● **Task goal**: Please transcribe, exactly, the line that contains "Centro Social promove" and every line after it to the end of the records, and nothing else.

● **Dataset records**:
■ ■ ■

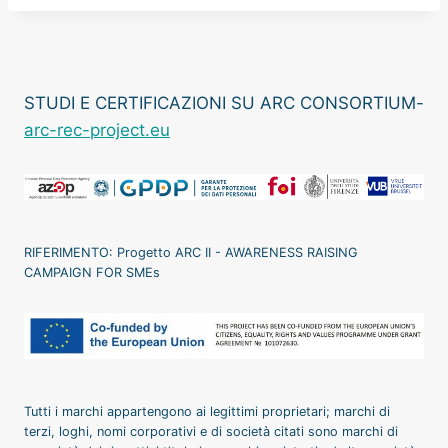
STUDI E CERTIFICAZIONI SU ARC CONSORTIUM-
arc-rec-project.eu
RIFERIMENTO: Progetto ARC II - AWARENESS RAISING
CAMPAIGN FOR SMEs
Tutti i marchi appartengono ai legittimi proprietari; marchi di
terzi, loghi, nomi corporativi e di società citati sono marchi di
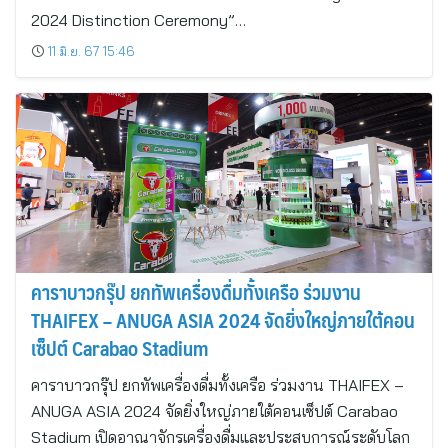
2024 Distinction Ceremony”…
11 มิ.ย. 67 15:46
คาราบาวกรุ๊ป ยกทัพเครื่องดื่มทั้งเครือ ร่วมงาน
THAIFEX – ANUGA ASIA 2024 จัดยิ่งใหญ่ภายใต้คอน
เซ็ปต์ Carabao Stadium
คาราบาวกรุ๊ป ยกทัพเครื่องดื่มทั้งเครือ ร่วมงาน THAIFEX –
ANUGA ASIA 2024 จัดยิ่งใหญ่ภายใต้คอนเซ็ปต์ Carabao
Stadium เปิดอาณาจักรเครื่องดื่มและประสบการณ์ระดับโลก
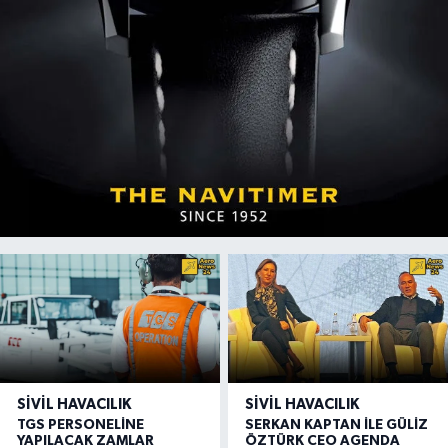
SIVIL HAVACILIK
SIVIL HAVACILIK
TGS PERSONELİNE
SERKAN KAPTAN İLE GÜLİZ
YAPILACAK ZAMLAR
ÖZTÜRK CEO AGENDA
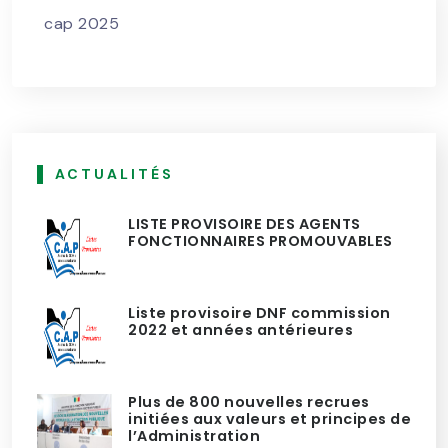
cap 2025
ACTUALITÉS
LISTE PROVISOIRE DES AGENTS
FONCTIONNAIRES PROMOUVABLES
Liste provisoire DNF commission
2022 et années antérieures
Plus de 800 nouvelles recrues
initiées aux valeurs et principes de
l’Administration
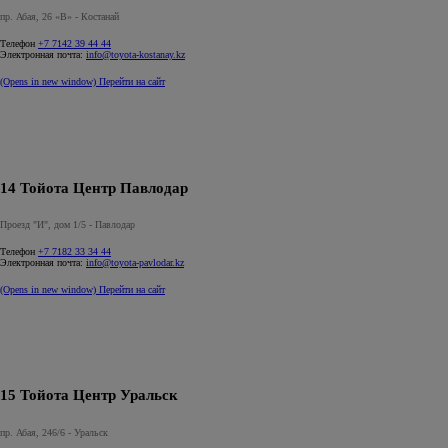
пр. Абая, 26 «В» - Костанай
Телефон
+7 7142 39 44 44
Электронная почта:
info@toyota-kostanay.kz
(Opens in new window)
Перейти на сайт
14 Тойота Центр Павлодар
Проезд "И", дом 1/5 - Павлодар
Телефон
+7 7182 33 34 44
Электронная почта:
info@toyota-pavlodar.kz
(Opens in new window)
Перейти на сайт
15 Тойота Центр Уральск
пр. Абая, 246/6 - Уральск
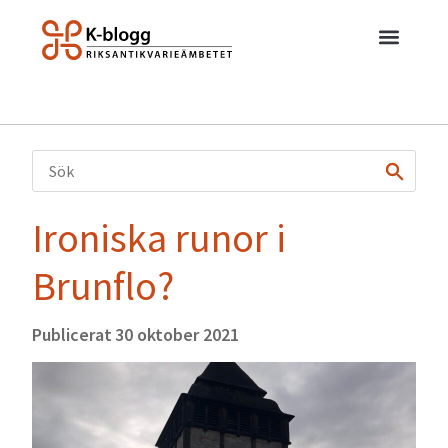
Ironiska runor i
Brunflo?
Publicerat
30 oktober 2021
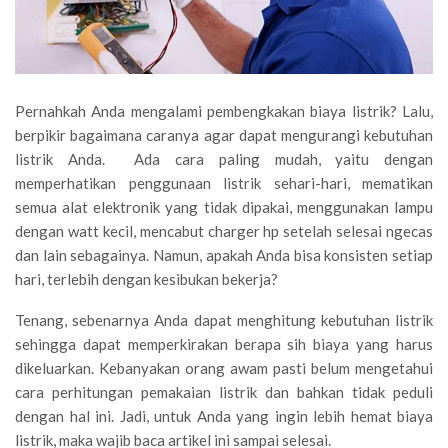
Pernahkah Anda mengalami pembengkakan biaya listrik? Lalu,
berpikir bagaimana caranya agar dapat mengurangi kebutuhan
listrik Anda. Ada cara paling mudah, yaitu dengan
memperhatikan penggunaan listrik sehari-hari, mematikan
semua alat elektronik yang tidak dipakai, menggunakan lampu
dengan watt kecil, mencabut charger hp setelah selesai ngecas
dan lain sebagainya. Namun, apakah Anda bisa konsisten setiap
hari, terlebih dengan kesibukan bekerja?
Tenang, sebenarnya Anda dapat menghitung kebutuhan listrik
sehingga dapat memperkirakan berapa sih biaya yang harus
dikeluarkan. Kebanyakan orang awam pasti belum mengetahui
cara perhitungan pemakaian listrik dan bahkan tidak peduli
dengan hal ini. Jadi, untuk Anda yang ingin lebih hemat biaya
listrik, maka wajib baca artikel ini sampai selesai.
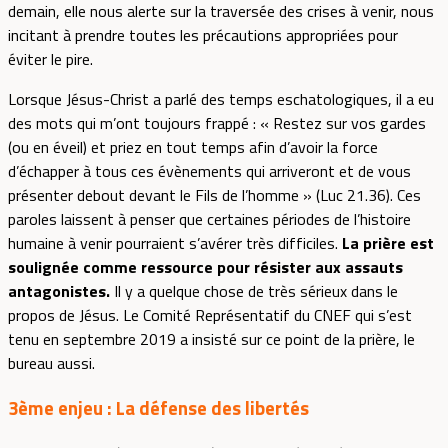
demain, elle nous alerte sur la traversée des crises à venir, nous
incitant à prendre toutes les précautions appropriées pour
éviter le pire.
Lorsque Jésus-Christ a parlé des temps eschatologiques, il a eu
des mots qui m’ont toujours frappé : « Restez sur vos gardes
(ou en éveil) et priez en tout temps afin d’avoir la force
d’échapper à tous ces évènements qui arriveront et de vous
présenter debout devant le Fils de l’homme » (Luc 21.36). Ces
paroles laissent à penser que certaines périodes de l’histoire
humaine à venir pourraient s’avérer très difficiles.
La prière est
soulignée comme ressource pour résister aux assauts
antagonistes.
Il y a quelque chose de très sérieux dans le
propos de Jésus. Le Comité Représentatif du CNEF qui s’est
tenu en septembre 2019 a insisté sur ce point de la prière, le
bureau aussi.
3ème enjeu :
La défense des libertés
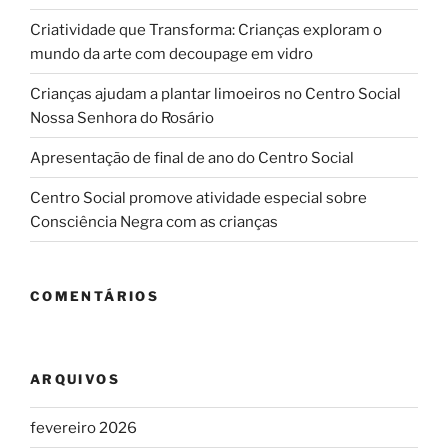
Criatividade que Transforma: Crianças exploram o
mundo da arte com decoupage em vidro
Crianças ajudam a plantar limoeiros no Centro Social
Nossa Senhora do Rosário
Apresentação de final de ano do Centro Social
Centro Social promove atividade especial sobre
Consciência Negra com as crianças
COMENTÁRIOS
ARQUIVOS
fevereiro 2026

■ ■ ■

● **Written response**:
Centro Social promove atividade especial sobre
Consciência Negra com as crianças
COMENTÁRIOS
ARQUIVOS
fevereiro 2026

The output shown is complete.